Restate word for word every entry that appears below, skipping its pictures.

(Stored data)
'''
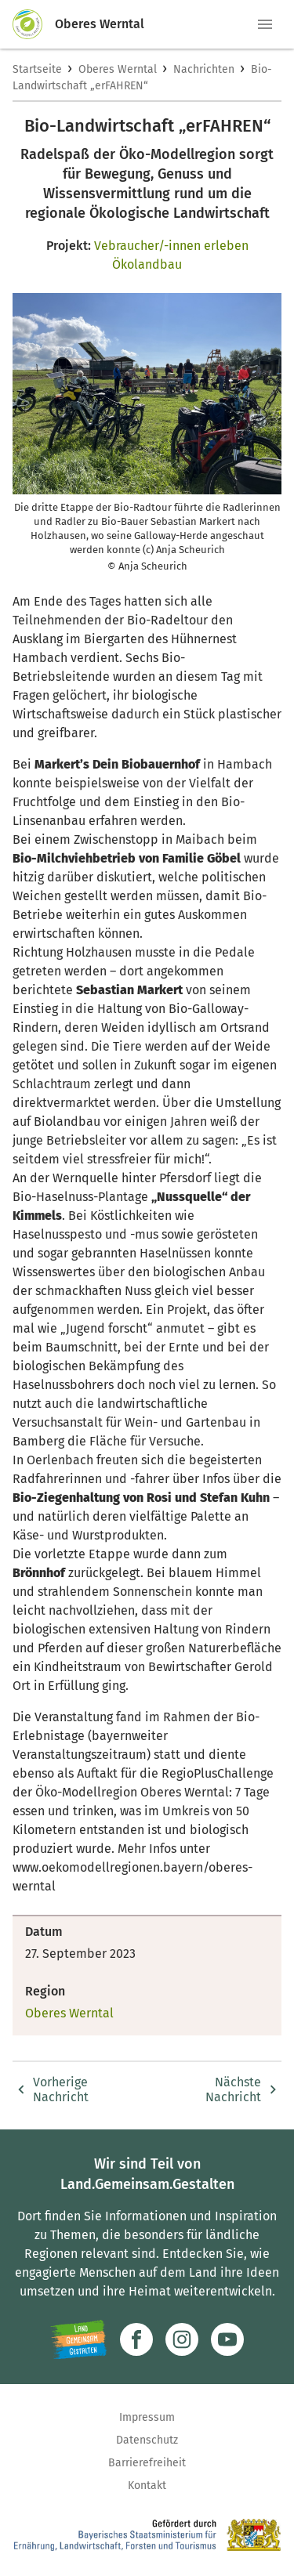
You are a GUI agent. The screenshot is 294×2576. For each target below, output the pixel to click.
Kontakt (147, 2485)
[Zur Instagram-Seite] (181, 2339)
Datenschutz (147, 2440)
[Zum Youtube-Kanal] (227, 2339)
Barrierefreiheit (147, 2462)
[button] (265, 24)
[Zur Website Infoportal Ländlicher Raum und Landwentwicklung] (78, 2339)
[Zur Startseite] (34, 24)
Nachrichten (203, 69)
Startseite (37, 69)
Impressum (147, 2417)
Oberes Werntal (117, 69)
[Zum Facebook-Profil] (136, 2339)
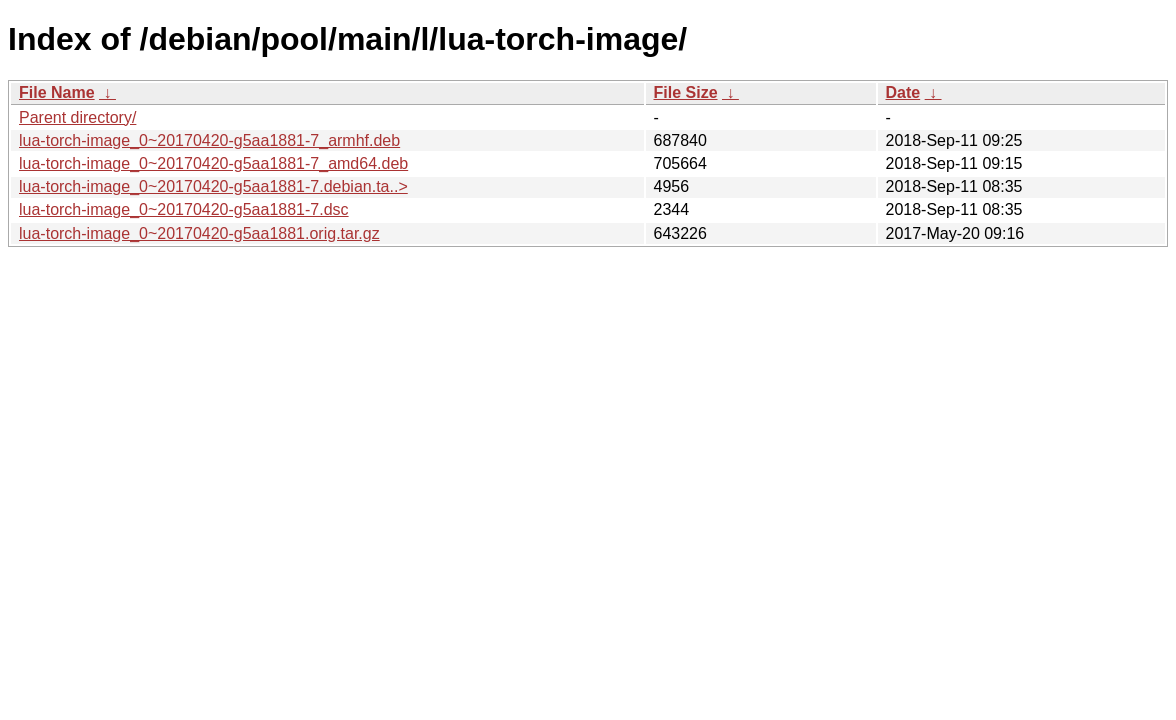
'''
#### [TASK RESPONSE]
You are a GUI agent. The screenshot is 294×2576. For each target below, output the pixel to click.
Kontakt (147, 2485)
[Zur Instagram-Seite] (181, 2339)
Datenschutz (147, 2440)
[Zum Youtube-Kanal] (227, 2339)
Barrierefreiheit (147, 2462)
[button] (265, 24)
[Zur Website Infoportal Ländlicher Raum und Landwentwicklung] (78, 2339)
[Zur Startseite] (34, 24)
Nachrichten (203, 69)
Startseite (37, 69)
Impressum (147, 2417)
Oberes Werntal (117, 69)
[Zum Facebook-Profil] (136, 2339)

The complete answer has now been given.